In the decade after the federal government began its meager funding of abstinence education, teen pregnancy fell steadily. Safe-sex experts never linked that decline to abstinence education. But when the news went bad, they swiftly identified abstinence programs as the culprit.
But did teen pregnancy actually rise in 2006, as Guttmacher claims? It depends on what you mean by “teen.” For most people, “teen pregnancy” implies pregnancy among high-schoolers, girls under age 18. According to Guttmacher’s own data, the pregnancy rate for 15- to 17-year-old girls barely changed, and the rate for girls 14 and under (the group most affected by abstinence programs) actually dropped.
By contrast according to Rector
the pregnancy and birth rates for young adult women aged 18 and 19 rose sharply. The rise in pregnancies and births in this age range is part of a much larger story: the collapse of marriage and explosive growth of out-of-wedlock births in lower income communities.

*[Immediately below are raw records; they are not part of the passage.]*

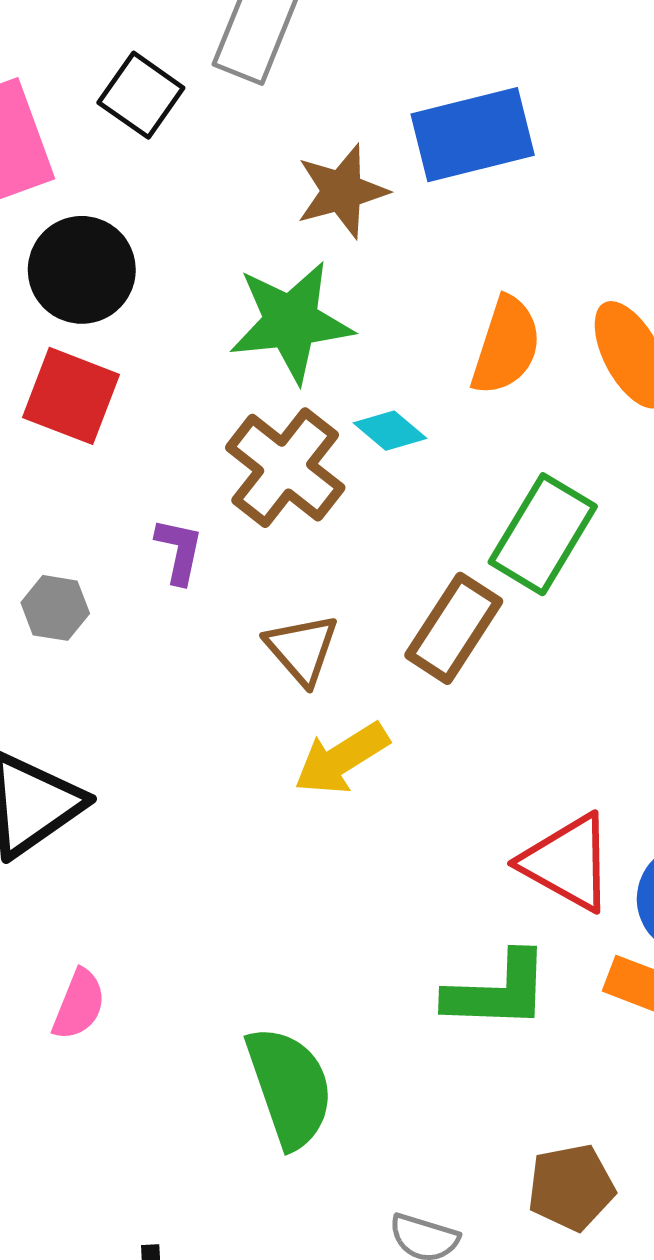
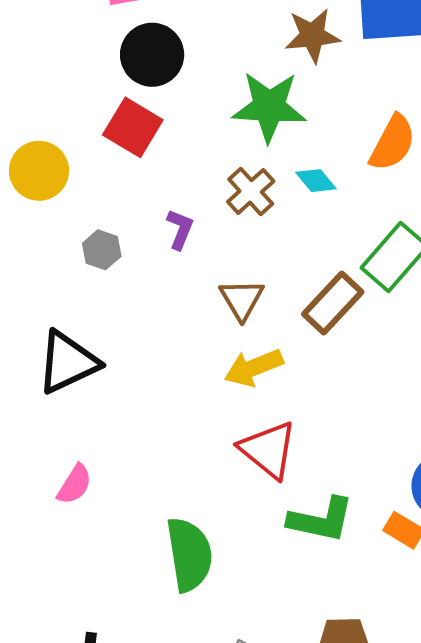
brown cross: (285, 468) -> (251, 191), size x0.7
red triangle: (567, 862) -> (268, 450), moved

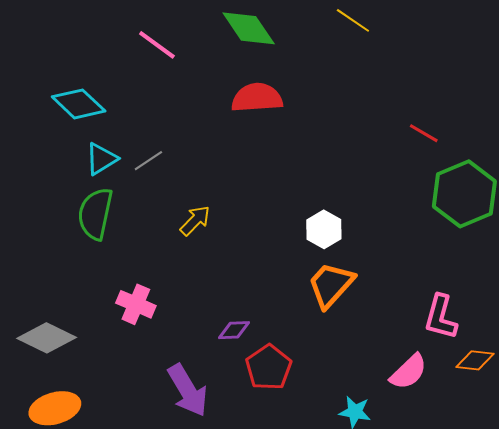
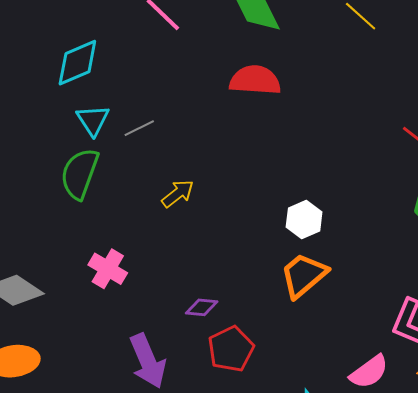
cyan diamond: (79, 104) -> (77, 63), turned -74
cyan triangle: (101, 159) -> (93, 120), turned -39

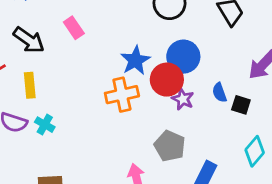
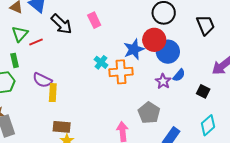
red circle: (167, 80) -> (154, 40), moved
yellow rectangle: (30, 85) -> (53, 93), moved
blue semicircle: (219, 93) -> (179, 75), moved, turned -128
cyan cross: (45, 125) -> (101, 62), moved

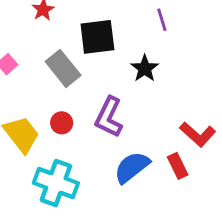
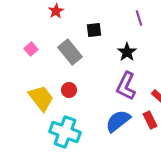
black square: (97, 37) -> (94, 30), size x0.6
purple L-shape: (109, 117) -> (126, 86), moved

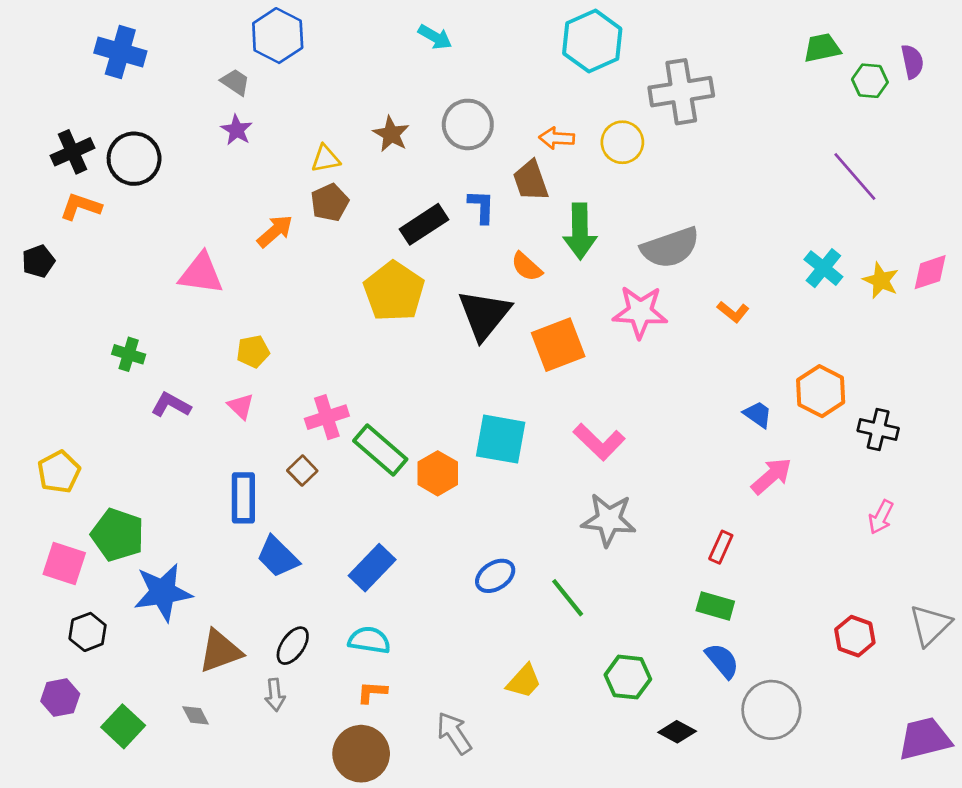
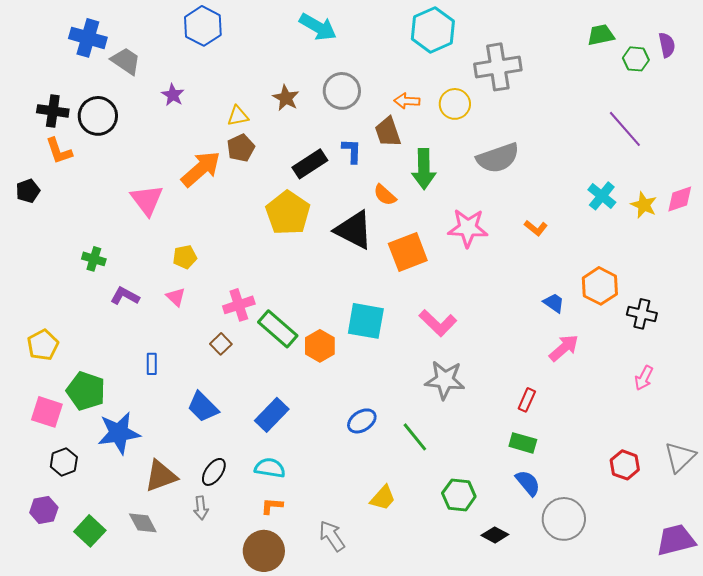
cyan arrow: (435, 37) -> (318, 27), size x1.5
gray trapezoid: (235, 82) -> (126, 61), moved, size x1.4
black cross: (72, 152) -> (53, 111), turned 32
orange L-shape: (81, 207) -> (59, 151), turned -128
orange arrow: (275, 231) -> (201, 169), size x1.5
gray semicircle: (670, 248) -> (498, 158), moved
pink triangle: (201, 274) -> (147, 200), turned 45
black triangle: (484, 315) -> (354, 230), turned -42
blue rectangle: (243, 498) -> (152, 364), moved, size x0.6
gray diamond: (196, 715) -> (143, 523), size x1.4

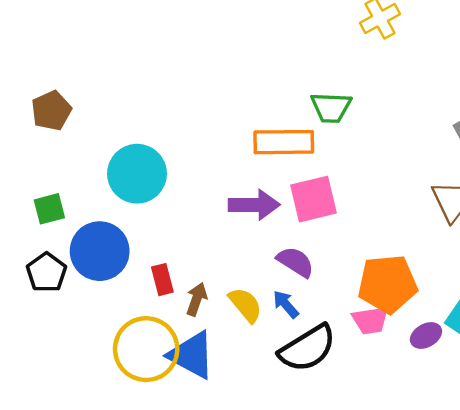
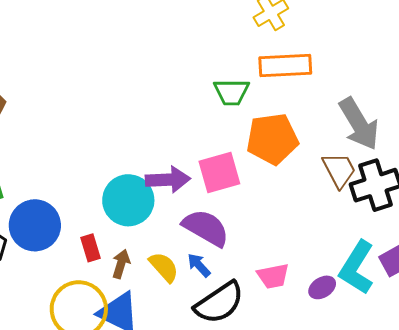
orange rectangle: (284, 142) -> (285, 65), moved
cyan circle: (137, 174) -> (128, 200), moved
purple semicircle: (295, 262) -> (206, 228), size x1.4
orange pentagon: (388, 284) -> (272, 139), moved

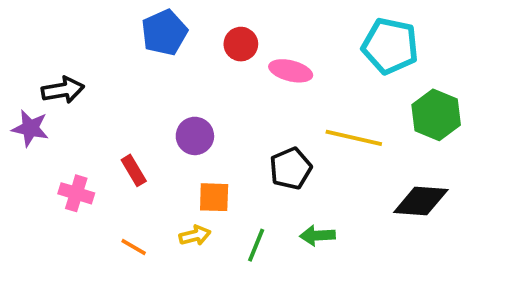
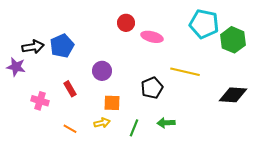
blue pentagon: (164, 33) -> (62, 46), moved
green hexagon: (436, 115) -> (233, 40), moved
black diamond: (421, 201) -> (233, 95), moved

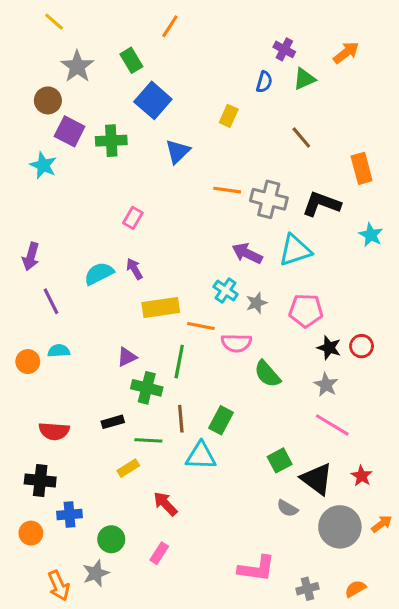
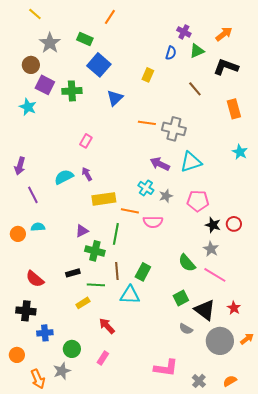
green rectangle: (131, 60) -> (85, 39), turned -35
black L-shape: (321, 204) -> (226, 67), moved
green semicircle: (267, 374) -> (187, 263), moved
red semicircle: (54, 431) -> (35, 279), turned 36
orange circle: (31, 533) -> (17, 355), moved
gray cross: (307, 589) -> (199, 381), turned -32

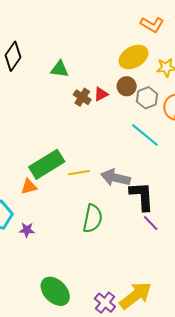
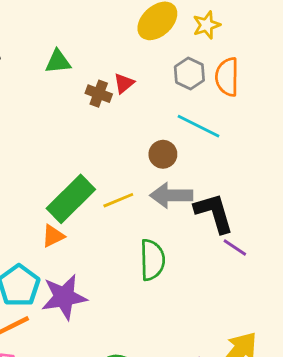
brown circle: (127, 86) -> (163, 154), moved
purple star: (27, 230) -> (64, 297), size x2.0

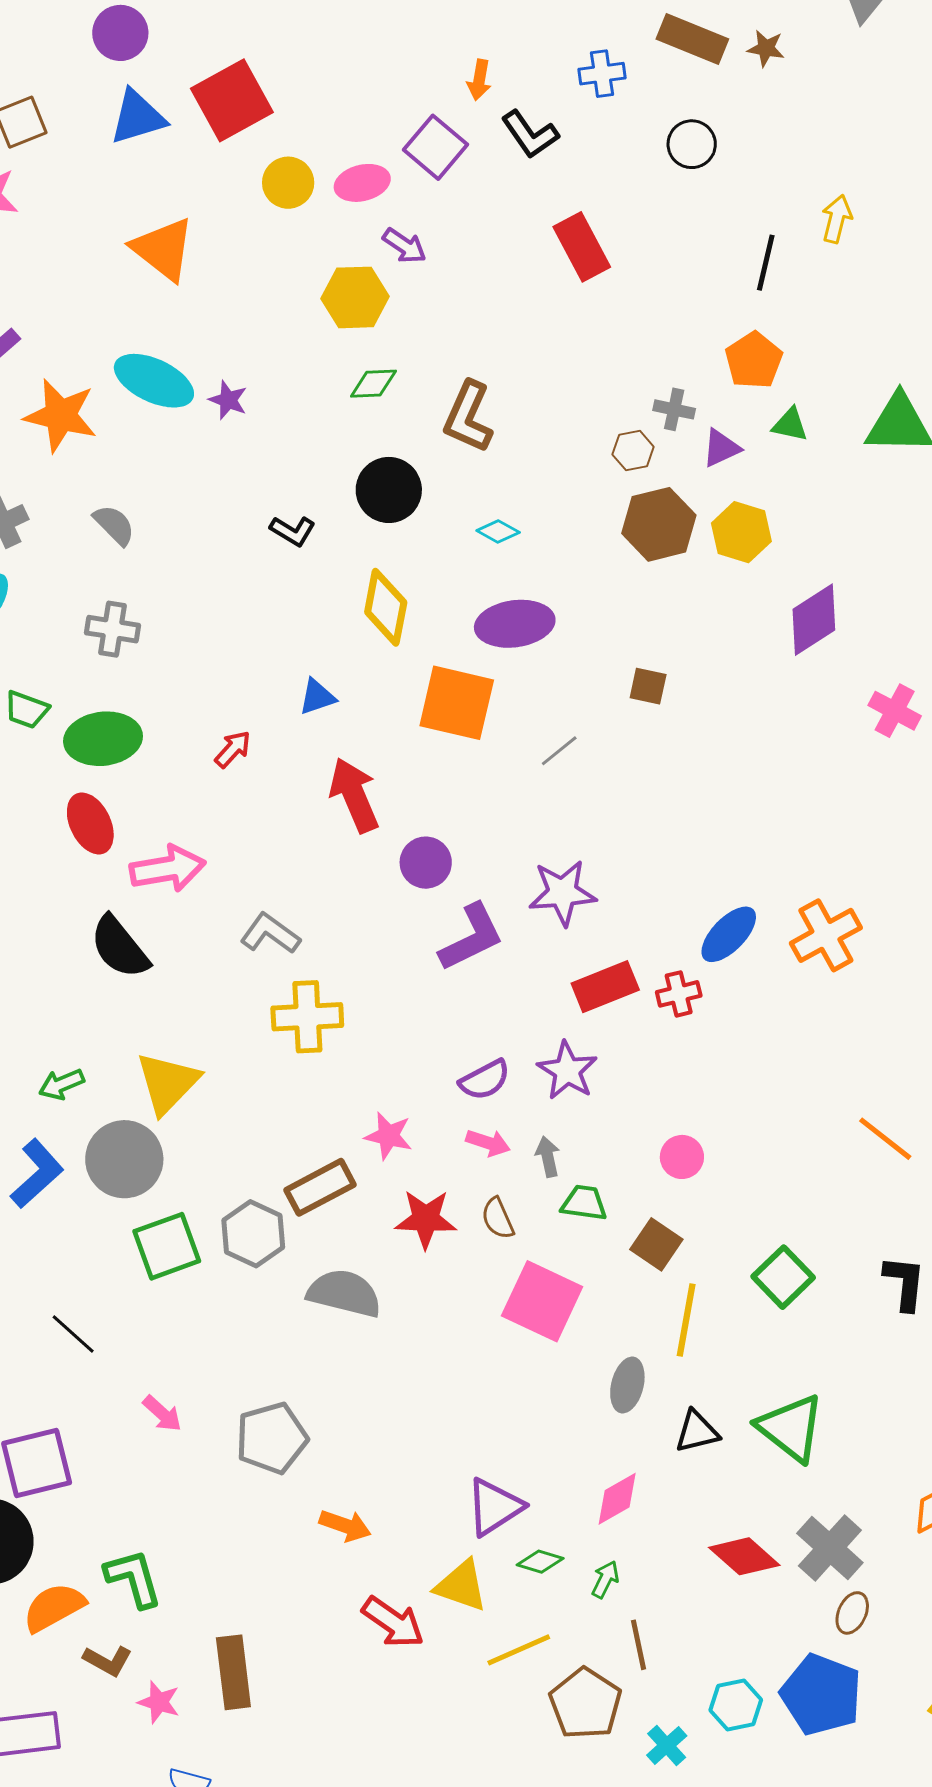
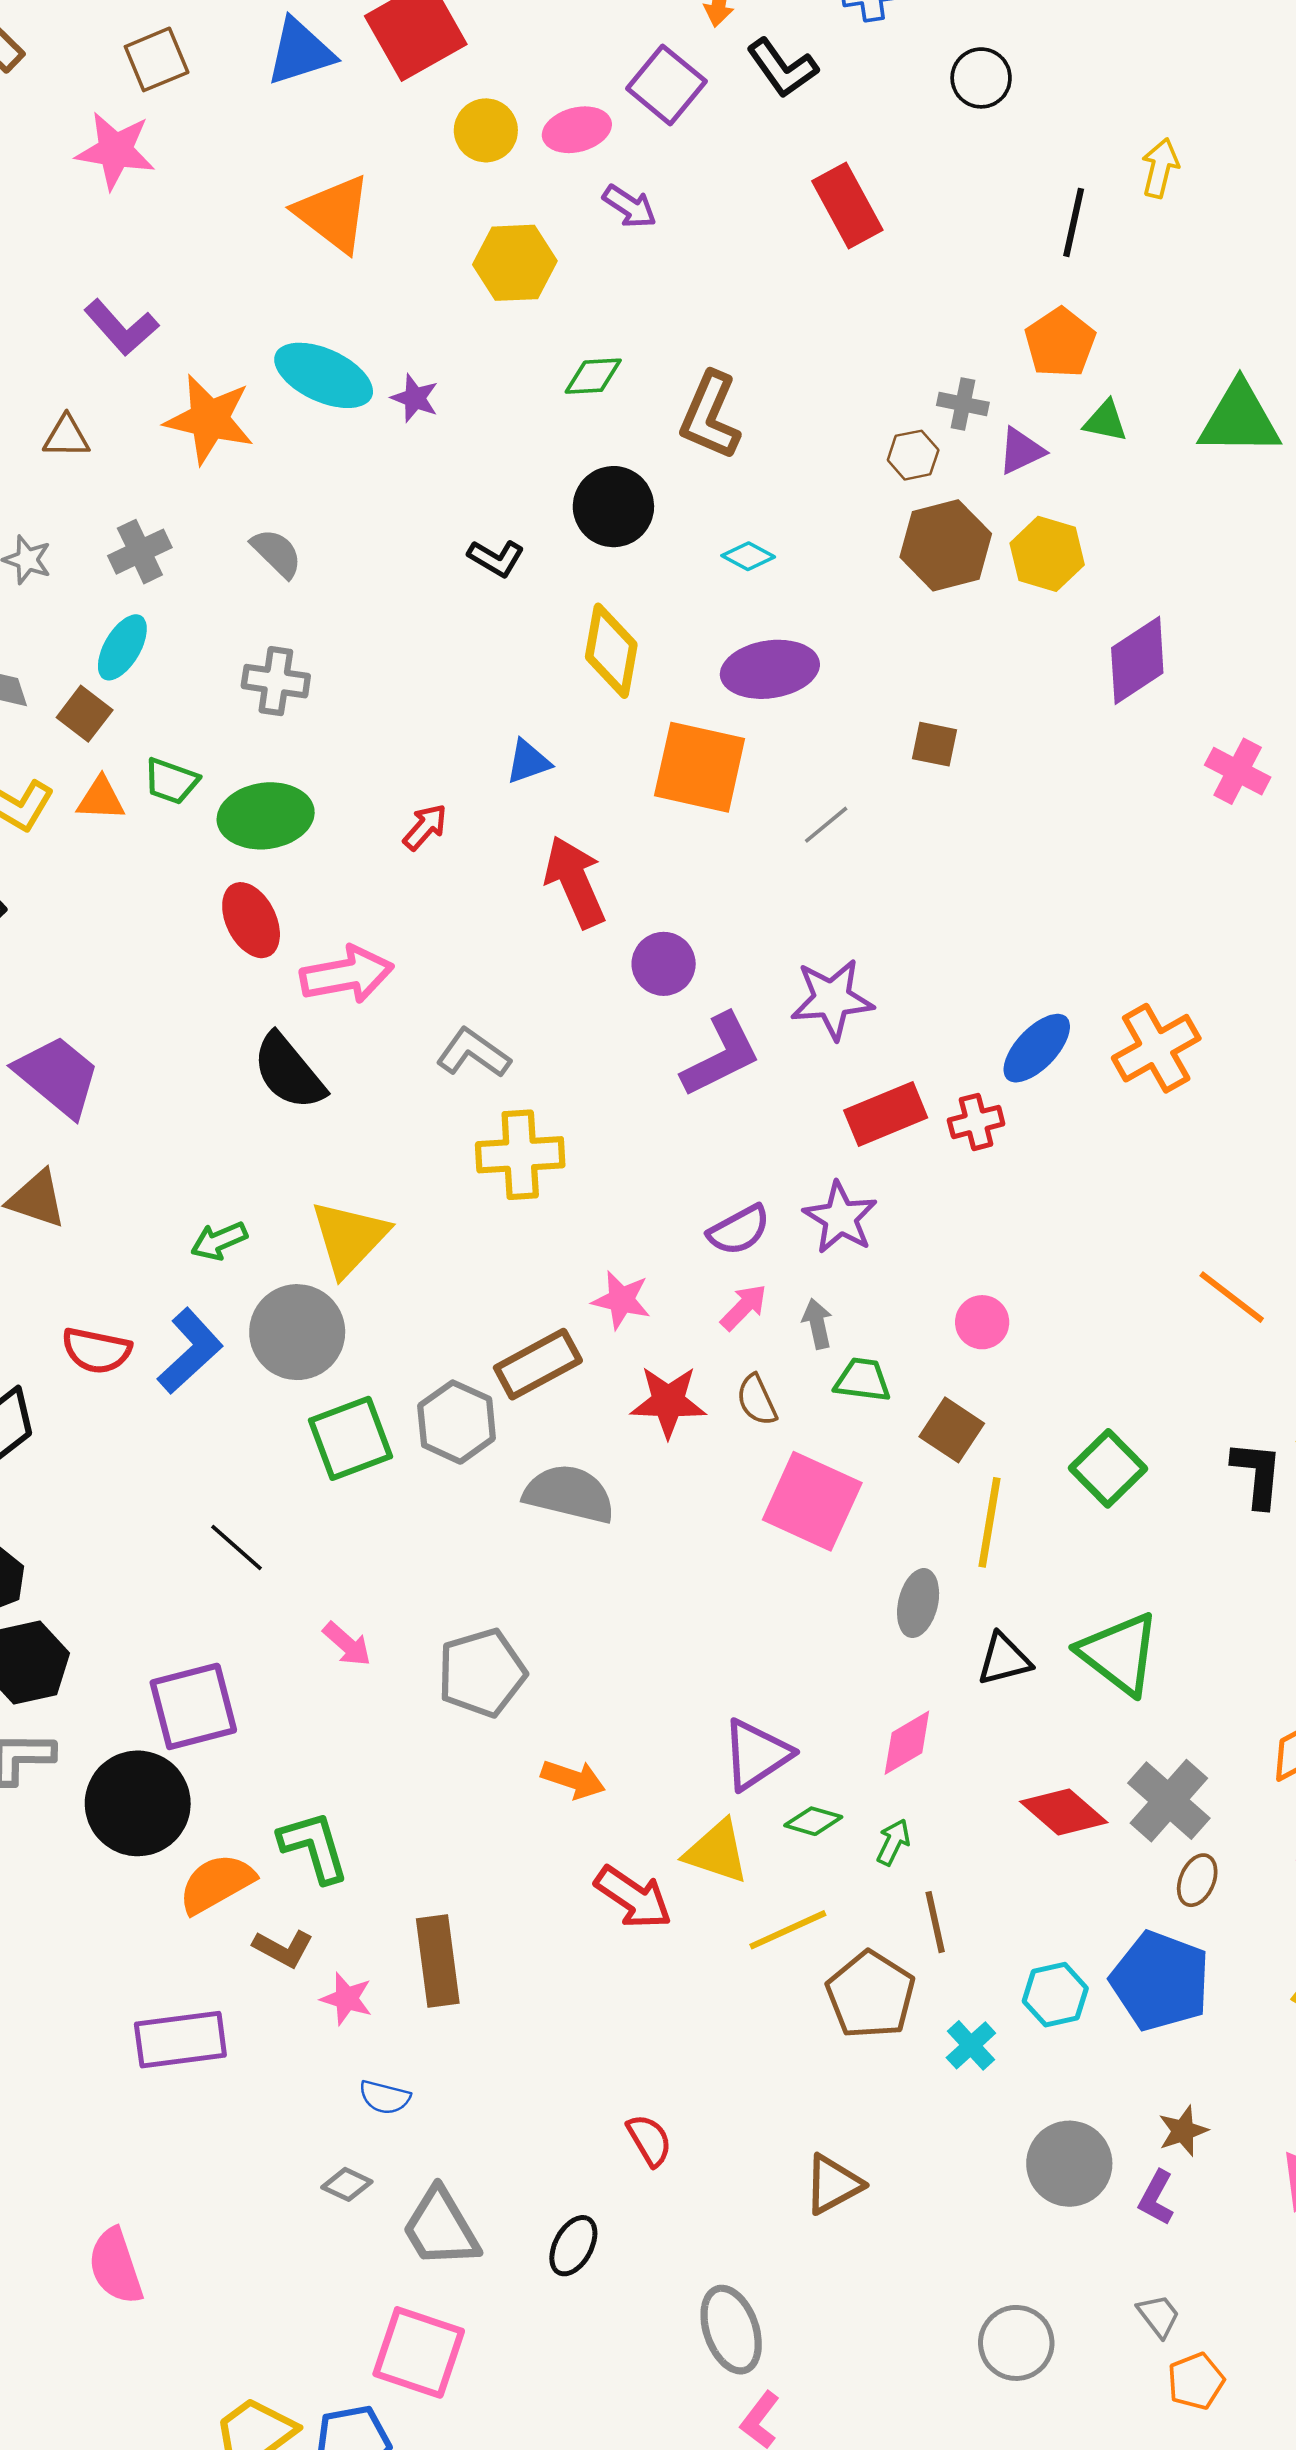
yellow hexagon: (355, 297) -> (515, 263), moved
pink arrow: (488, 1143) -> (744, 1307), turned -63

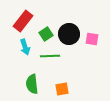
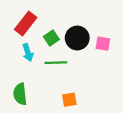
green semicircle: (32, 84) -> (20, 94), moved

Between 1997 and 2007, the percentage of births outside of marriage rose from 32.4 percent to 39.7 percent of all births in the U.S. Very few of these non-marital births occurred to minor girls; most were to less-educated young adult women aged 18 to 26. Since non-married moms are less likely to postpone childbearing than those who patiently wait for marriage, it should be no surprise that the ongoing collapse of marriage in low-income communities would lead to a bump in the birth rate among 18- and 19-year-olds.
Heather Boonstra, Guttmacher Institute senior public policy associate in a blatant attempt to ensure no further funding would be available for abstinence programmes said, "After more than a decade of progress, this reversal is deeply troubling. It coincides with an increase in rigid abstinence-only-until-marriage programs, which received major funding boosts under the Bush administration. A strong body of research shows that these programs do not work.
However, the American Life League says that while (planned parenthood and the Guttmacher Institute) the abortion provider seeks to portray the unsettling statistics as an indictment against the Bush administration's abstinence policy, the timeline points to a different culprit – Planned Parenthood.
"This is not rocket science," American Life League Vice President Jim Sedlak said.
"When you don't tell kids to remain abstinent, they have more sex and more of them get pregnant. Pregnancy rates go down when kids don't have sex."
American Life League pointed to the following trends as evidence that Planned Parenthood's sex-ed programs are to blame:
• Prior to 1990, teen pregnancy rates were increasing just about every year as Planned Parenthood's sex-ed programs dominated public and even private school sex-education courses.
• In the early 1990s, it became popular to teach the abstinence message to teens and preteens. Teen pregnancy rates began to fall. The Guttmacher Institute claims the decline was the result of more use of contraceptives among sexually active teens.
• By 1995, the federal government was funding an abstinence-only message while pregnancy rates continued to fall.
• By 2000, Planned Parenthood began lobbying the various states to refuse abstinence money and reduce abstinence programs and, predictably, in 2006, the teen pregnancy rate increased for the first time in 15 years.
• Today, partnering with President Obama, Planned Parenthood lobbying has succeeded in virtually cutting off abstinence-only funds.